One more hug.
I've had a lot of people who I really care about pass away in my lifetime. Maybe less than many other people, maybe more than others, but definitely more than I thought I could handle.
Losing one person you love is tough. It's a shock. It doesn't matter if they were very old, ill for a long time, or if it was the opposite that happened. It's still hard and the world is never, ever quite the same again.
It seems often like people are very sympathetic for a while, a short while, but then not so much anymore. I don't think it's a case of them being cold, really. I think they just don't know what to say and want you to be back to how you were before. So you either withdraw or pretend. Neither one feels good or right inside.
Well what I've learned is that grief actually lasts a lifetime and intensifies the more you think about who you lost and that you won't see them again as long as your own feet touch this earth.
But what I've also learned is that you can be happy again. And you can take with you all the love of the lifetime you were privileged to spend with them.
Life is short and we never know when our time is up. We just know at some point, it will be.
Whenever someone passes, you will wish that you just had one more day. If not one more day, one more hour…or five more minutes, or that you'd made an extra effort, of if you could just give them one more hug or look into their eyes and see them smile one more time.
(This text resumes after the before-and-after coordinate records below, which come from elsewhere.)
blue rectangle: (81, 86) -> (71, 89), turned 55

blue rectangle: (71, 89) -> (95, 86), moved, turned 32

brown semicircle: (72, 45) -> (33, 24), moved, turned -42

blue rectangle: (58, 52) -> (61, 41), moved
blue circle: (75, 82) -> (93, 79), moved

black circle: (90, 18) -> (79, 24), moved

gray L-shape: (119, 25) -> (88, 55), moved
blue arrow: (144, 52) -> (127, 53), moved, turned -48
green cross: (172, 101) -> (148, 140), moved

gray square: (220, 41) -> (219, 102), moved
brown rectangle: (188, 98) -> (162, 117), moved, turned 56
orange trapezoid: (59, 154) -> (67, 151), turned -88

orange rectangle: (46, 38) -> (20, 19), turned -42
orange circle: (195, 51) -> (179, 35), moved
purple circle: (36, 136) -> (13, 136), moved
But when it's too late, it's too late.
So now. Today, tomorrow, and every day….
If there's an opportunity to make an extra effort to spend a little more quality time with someone you love -- do it.
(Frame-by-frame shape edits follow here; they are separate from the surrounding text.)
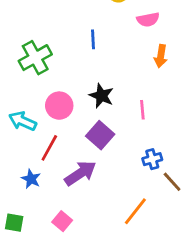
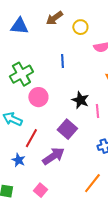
black star: (102, 96) -> (80, 100), moved
pink circle: (59, 106) -> (38, 97), moved

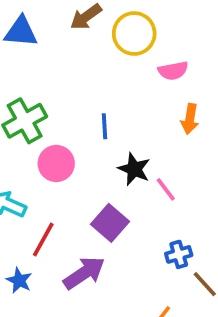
yellow circle: (80, 27) -> (134, 34), size x1.5
blue line: (62, 61) -> (104, 126), moved
pink line: (97, 111) -> (166, 189), turned -32

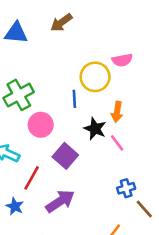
yellow circle: (134, 34) -> (95, 77), moved
orange arrow: (190, 119) -> (117, 112), moved
purple square: (110, 223) -> (65, 156), moved

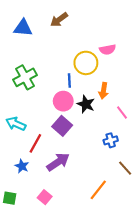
pink circle: (41, 125) -> (63, 101), moved
pink line: (117, 143) -> (122, 112), moved
blue cross: (126, 188) -> (111, 140), moved

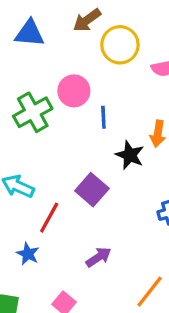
yellow circle: (86, 63) -> (120, 45), moved
pink circle: (63, 101) -> (74, 91), moved
purple arrow: (58, 162) -> (99, 257), moved, size x0.7

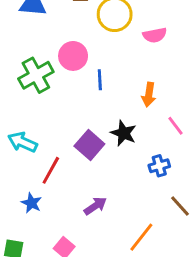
black star: (130, 155) -> (124, 133), moved

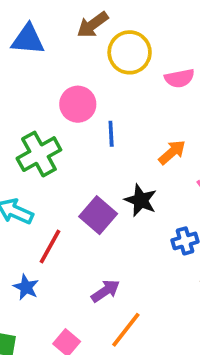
green cross: (36, 75) -> (39, 154), moved
orange arrow: (149, 95) -> (172, 152), turned -140
orange line: (141, 237) -> (126, 330), moved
If it's time to go, ask for five more minutes and be totally present, fully conscious and aware that this right now is time you have with them. Tell them what you love about them. Tell them what you like about them. Tell them something you really, really appreciate.
If not five minutes, then two…and if it's really time to go, then give them one more hug. Look them in the eyes and see that big smile. Live in that moment.
One of you will pass before the other. That's just how life is. But whoever is left behind will have that many extra efforts, minutes, moments, smiles, and hugs to help them through.
Make the most of your time here. It's all about love.